* _Extracted information_:
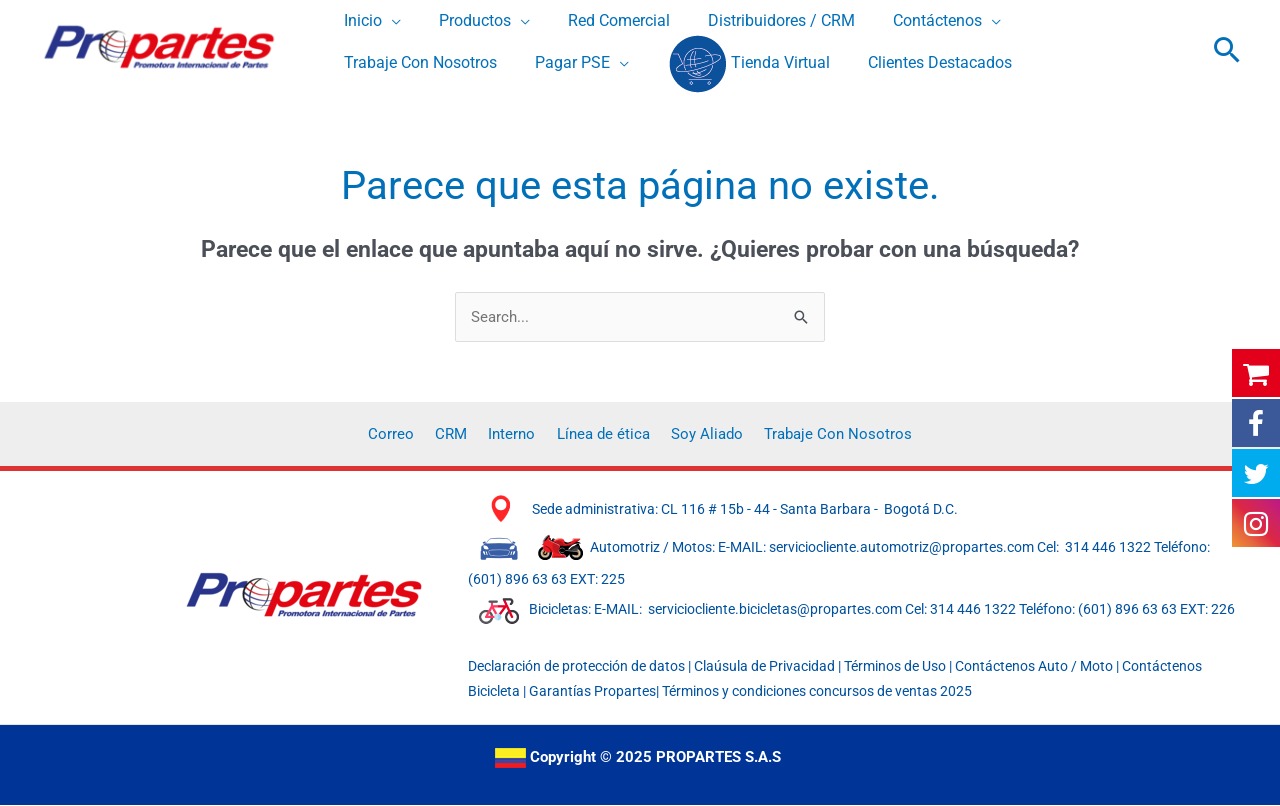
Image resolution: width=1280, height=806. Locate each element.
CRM (461, 434)
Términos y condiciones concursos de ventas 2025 (817, 692)
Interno (515, 434)
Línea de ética (600, 434)
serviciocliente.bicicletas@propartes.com (776, 611)
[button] (1227, 49)
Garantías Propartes (592, 692)
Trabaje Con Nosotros (823, 434)
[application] (388, 21)
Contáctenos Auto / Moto (1035, 667)
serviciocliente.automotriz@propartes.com (901, 548)
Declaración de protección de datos (576, 667)
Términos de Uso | (898, 667)
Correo (407, 434)
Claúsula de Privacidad (764, 667)
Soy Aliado (698, 434)
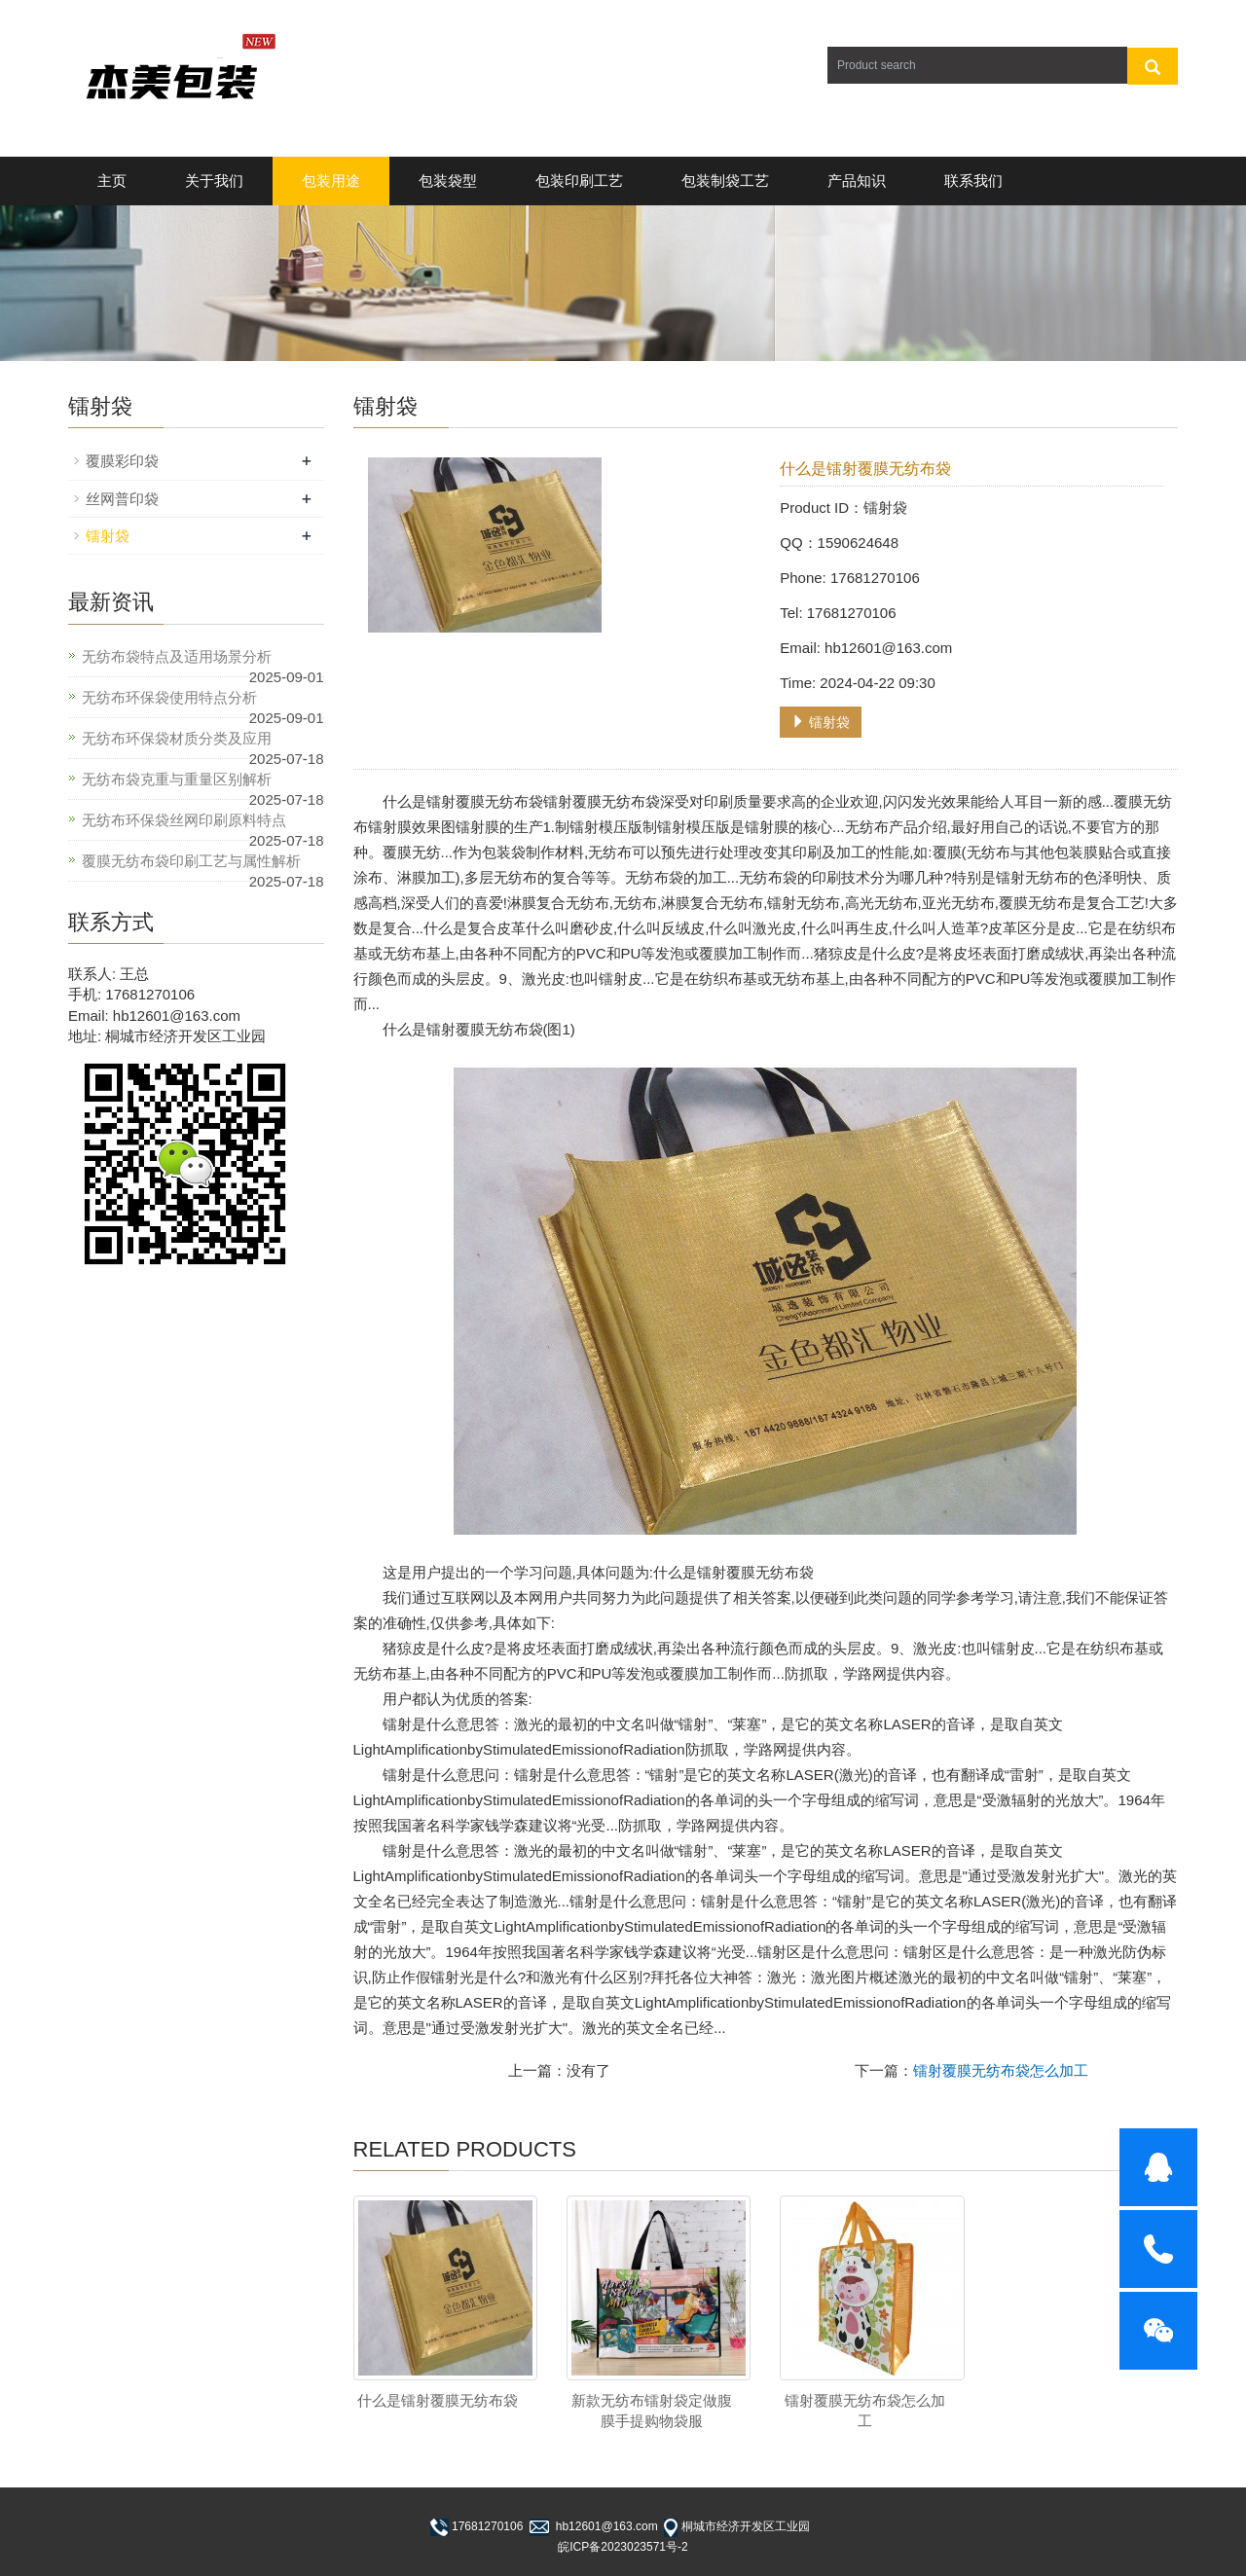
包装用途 (331, 180)
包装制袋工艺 (725, 180)
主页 (112, 180)
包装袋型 (448, 180)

* _Work instruction_: Write out exactly the lines from the one containing "[button] (1227, 49)" through the end of the entries, both included. Pictures are not copied.

* _Completed task_:
[button] (1227, 49)
Garantías Propartes (592, 692)
Trabaje Con Nosotros (823, 434)
[application] (388, 21)
Contáctenos Auto / Moto (1035, 667)
serviciocliente.automotriz@propartes.com (901, 548)
Declaración de protección de datos (576, 667)
Términos de Uso | (898, 667)
Correo (407, 434)
Claúsula de Privacidad (764, 667)
Soy Aliado (698, 434)
包装用途 (331, 180)
包装制袋工艺 (725, 180)
主页 (112, 180)
包装袋型 (448, 180)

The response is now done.